Source records:
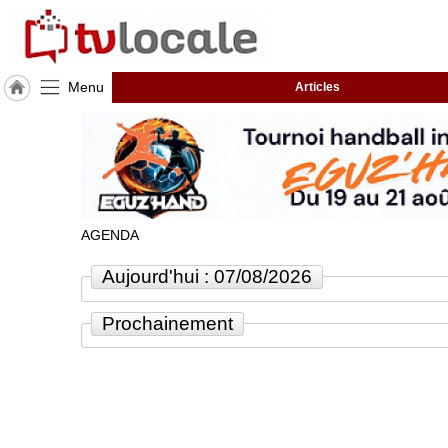
Menu
Articles
J'adhère
à
Hulcoq
ACCUEIL
Villevaudé
AGENDA
TvLocale
France
Aujourd'hui : 07/08/2026
Accueil
Prochainement
RUBRIQUES
Agenda
Gazette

(Task item):
Extract the text of all the records above verbatim, excluding pictures.

(Result of the exercise):
Menu
Articles
J'adhère
à
Hulcoq
ACCUEIL
Villevaudé
AGENDA
TvLocale
France
Aujourd'hui : 07/08/2026
Accueil
Prochainement
RUBRIQUES
Agenda
Gazette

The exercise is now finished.